São Paulo passa por sua via crucis nesse sentido. Nós moradores de favela, temos nesta questão em particular grandes e dolorosas experiências.

Quem não se lembra da política da bica d’água, que muitos políticos se utilizaram em troca de votos, aproveitando-se do desespero e da precariedade na entrega do serviço aos moradores de favelas no Rio de Janeiro.

Em 2010, o Programa Água Para Todos do governo do Estado do Rio de Janeiro prometeu acabar com  a provisoriedade e precariedade no abastecimento de água nas favelas do Rio de Janeiro e que o serviço seria prestado como em qualquer outra área da cidade.

Um programa muito interessante, porque não só versava a parte mais estrutural da questão, como reorganização de todo o sistema de distribuição hídrica, acabando com o monopólio de “manobreiros” ou “donos da água”, e em determinadas localidades, aproveitando muitas destas figuras como funcionários regularizados e como uma mão de obra com larga experiência e conhecimento dos sistemas locais.

Atrelado à parte mais estrutural, a aplicação de proposta de trabalho com instituições locais, como escolas por exemplo, fariam todo um movimento de reeducação na utilização e no consumo mais consciente da água.

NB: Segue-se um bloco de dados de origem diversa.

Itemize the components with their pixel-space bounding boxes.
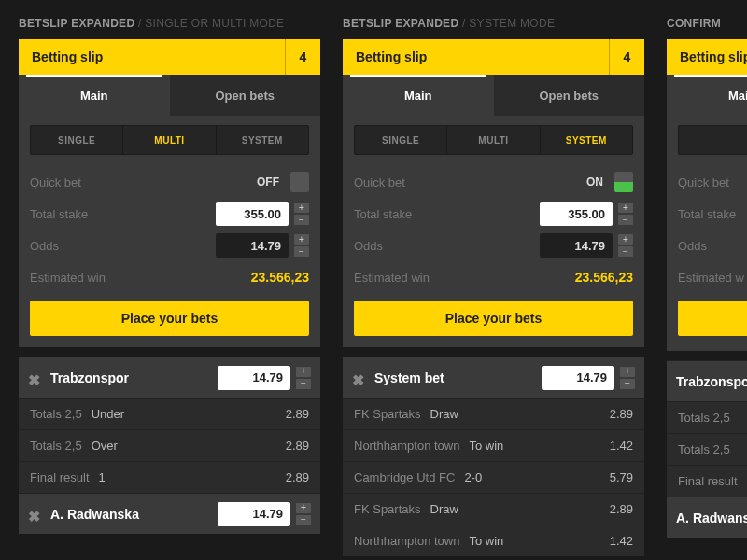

Consequentemente, a organização de cadastro dos moradores para emissão de contas, que inicialmente seriam tarifadas  com base em Decreto lei estadual, do ano de 1999, que versa sobre a cobrança de tarifa social para o abastecimento de água, pela Companhia Estadual de Água e Esgoto(CEDAE), em Áreas de Especial Interesse Social(Decreto Estadual 25438/1999).

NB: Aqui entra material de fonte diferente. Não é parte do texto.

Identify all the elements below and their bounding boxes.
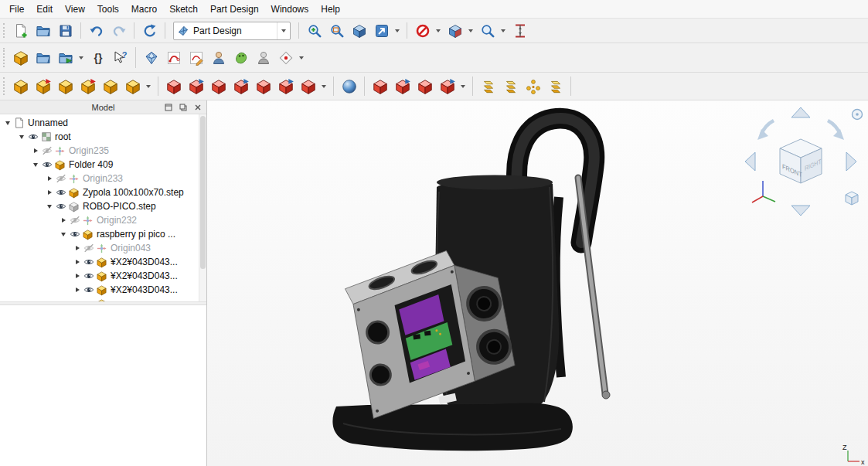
3d-viewport[interactable]: FRONT RIGHT Z x — [207, 100, 868, 466]
std-part-button[interactable] — [10, 47, 31, 68]
toolbar-grip[interactable] — [3, 77, 7, 95]
tree-item-origin043[interactable]: Origin043 — [0, 241, 206, 255]
menu-tools[interactable]: Tools — [91, 1, 125, 18]
tree-collapse-arrow[interactable] — [59, 233, 68, 236]
datum-button-dropdown[interactable] — [297, 47, 305, 68]
visibility-on-icon[interactable] — [26, 131, 39, 142]
visibility-on-icon[interactable] — [54, 187, 67, 198]
menu-file[interactable]: File — [3, 1, 30, 18]
visibility-on-icon[interactable] — [82, 284, 95, 295]
thickness-button-dropdown[interactable] — [458, 76, 467, 97]
navcube-down-arrow[interactable] — [791, 206, 810, 216]
pocket-button[interactable] — [163, 76, 184, 97]
person-button[interactable] — [253, 47, 274, 68]
tree-expand-arrow[interactable] — [45, 176, 54, 181]
tree-item-x2-043d043[interactable]: ¥X2¥043D043... — [0, 255, 206, 269]
tree-item-robo-pico-step[interactable]: ROBO-PICO.step — [0, 199, 206, 213]
tree-expand-arrow[interactable] — [31, 148, 40, 153]
redo-button[interactable] — [108, 20, 129, 41]
visibility-on-icon[interactable] — [82, 270, 95, 281]
tree-expand-arrow[interactable] — [73, 260, 82, 264]
navcube-up-arrow[interactable] — [791, 107, 810, 117]
model-panel-titlebar[interactable]: Model — [0, 100, 206, 114]
workbench-selector[interactable]: Part Design — [173, 22, 291, 40]
menu-edit[interactable]: Edit — [30, 1, 59, 18]
tree-collapse-arrow[interactable] — [31, 163, 40, 167]
visibility-on-icon[interactable] — [54, 201, 67, 212]
menu-windows[interactable]: Windows — [265, 1, 315, 18]
tree-scrollbar-thumb[interactable] — [200, 116, 206, 269]
clipping-button-dropdown[interactable] — [466, 20, 475, 41]
tree-expand-arrow[interactable] — [59, 218, 68, 223]
subtractive-primitive-button-dropdown[interactable] — [319, 76, 328, 97]
multitransform-button[interactable] — [545, 76, 566, 97]
navigation-cube[interactable]: FRONT RIGHT — [743, 105, 866, 221]
chamfer-button[interactable] — [392, 76, 413, 97]
save-button[interactable] — [55, 20, 76, 41]
clipping-button[interactable] — [444, 20, 465, 41]
tree-expand-arrow[interactable] — [73, 246, 82, 250]
subtractive-loft-button[interactable] — [230, 76, 251, 97]
tree-item-raspberry-pi-pico[interactable]: raspberry pi pico ... — [0, 227, 206, 241]
additive-helix-button[interactable] — [100, 76, 121, 97]
create-body-button[interactable] — [141, 47, 162, 68]
tree-item-zypola-100x100x70-step[interactable]: Zypola 100x100x70.step — [0, 185, 206, 199]
model-base[interactable] — [332, 403, 572, 451]
panel-float-button[interactable] — [178, 102, 189, 113]
menu-macro[interactable]: Macro — [125, 1, 163, 18]
whats-this-button[interactable]: ? — [110, 47, 131, 68]
make-link-button-dropdown[interactable] — [77, 47, 85, 68]
visibility-off-icon[interactable] — [54, 173, 67, 184]
hole-button[interactable] — [186, 76, 206, 97]
tree-item-x2-043d043[interactable]: ¥X2¥043D043... — [0, 269, 206, 283]
fit-all-button[interactable] — [304, 20, 325, 41]
navcube-iso-icon[interactable] — [846, 192, 858, 205]
tree-expand-arrow[interactable] — [73, 287, 82, 292]
additive-primitive-button-dropdown[interactable] — [144, 76, 152, 97]
tree-collapse-arrow[interactable] — [17, 135, 26, 139]
macro-button[interactable]: {} — [87, 47, 108, 68]
draw-style-button-dropdown[interactable] — [434, 20, 442, 41]
tree-item-origin235[interactable]: Origin235 — [0, 144, 206, 158]
tree-item-folder-409[interactable]: Folder 409 — [0, 158, 206, 172]
link-navigate-button-dropdown[interactable] — [393, 20, 401, 41]
tree-item-unnamed[interactable]: Unnamed — [0, 116, 206, 130]
navcube-center-view-icon[interactable] — [853, 110, 863, 120]
menu-help[interactable]: Help — [315, 1, 346, 18]
tree-item-origin232[interactable]: Origin232 — [0, 213, 206, 227]
undo-button[interactable] — [86, 20, 107, 41]
subtractive-pipe-button[interactable] — [253, 76, 274, 97]
tree-scrollbar[interactable] — [199, 114, 206, 301]
selection-view-button[interactable] — [477, 20, 498, 41]
link-navigate-button[interactable] — [371, 20, 392, 41]
boolean-button[interactable] — [339, 76, 359, 97]
navcube-cube[interactable]: FRONT RIGHT — [780, 139, 822, 183]
additive-loft-button[interactable] — [55, 76, 76, 97]
refresh-button[interactable] — [139, 20, 160, 41]
tree-collapse-arrow[interactable] — [45, 205, 54, 209]
tree-item-x2-043d043[interactable]: ¥X2¥043D043... — [0, 283, 206, 297]
open-document-button[interactable] — [32, 20, 53, 41]
visibility-on-icon[interactable] — [40, 159, 53, 170]
menu-sketch[interactable]: Sketch — [163, 1, 204, 18]
tree-item-root[interactable]: root — [0, 130, 206, 144]
draft-button[interactable] — [414, 76, 435, 97]
datum-button[interactable] — [275, 47, 296, 68]
toolbar-grip[interactable] — [3, 23, 7, 38]
tree-item-partial[interactable] — [0, 297, 206, 301]
fillet-button[interactable] — [369, 76, 390, 97]
menu-part-design[interactable]: Part Design — [204, 1, 265, 18]
panel-dock-button[interactable] — [163, 102, 174, 113]
navcube-right-arrow[interactable] — [846, 152, 856, 171]
pad-button[interactable] — [10, 76, 31, 97]
make-link-button[interactable] — [55, 47, 76, 68]
subtractive-helix-button[interactable] — [275, 76, 296, 97]
draw-style-button[interactable] — [412, 20, 433, 41]
visibility-off-icon[interactable] — [82, 243, 95, 253]
appearance-button[interactable] — [230, 47, 251, 68]
visibility-on-icon[interactable] — [82, 298, 95, 301]
thickness-button[interactable] — [437, 76, 458, 97]
navcube-rotate-left-icon[interactable] — [757, 121, 774, 140]
visibility-off-icon[interactable] — [68, 215, 81, 226]
menu-view[interactable]: View — [59, 1, 91, 18]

Em continuidade ao processo de inclusão destas milhares de pessoas ao cadastro de consumidores formais, o que de fato tornaria esses moradores e moradoras, cidadãos plenos e consumidores regulares. O programa já havia recuperado muitas redes de distribuição, diminuindo o desperdício e acabando com as sangrias, ou os famosos “gatos”. Além de ter gerado uma economia considerável para a empresa, o que é muito simpático, quem não gosta de economia?

Bem, a coisa travou, o programa mudou sua dinâmica e a sociedade continua colocando na conta das favelas a pecha de serem consumidores clandestinos, aproveitadores e culpando essa grande e considerável parcela da população do estado do Rio de Janeiro, por utilizarem um serviço essencial e caro, sem nenhum custo.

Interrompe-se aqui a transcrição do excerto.